Exercise prompt: Within the records below, find each line with the word "cuidado" and copy it out.

The input:
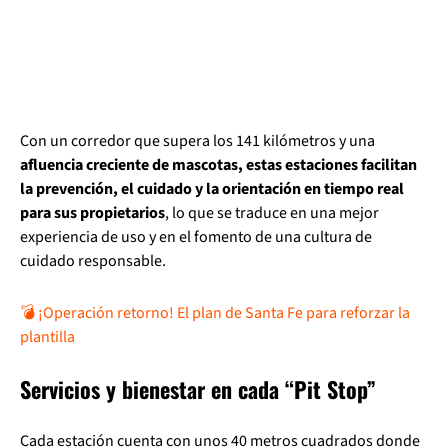
Con un corredor que supera los 141 kilómetros y una
afluencia creciente de mascotas, estas estaciones facilitan
la prevención, el cuidado y la orientación en tiempo real
para sus propietarios
, lo que se traduce en una mejor
experiencia de uso y en el fomento de una cultura de
cuidado responsable.
💣 ¡Operación retorno! El plan de Santa Fe para reforzar la
plantilla
Servicios y bienestar en cada “Pit Stop”
Cada estación cuenta con unos 40 metros cuadrados donde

Written answer:
la prevención, el cuidado y la orientación en tiempo real
cuidado responsable.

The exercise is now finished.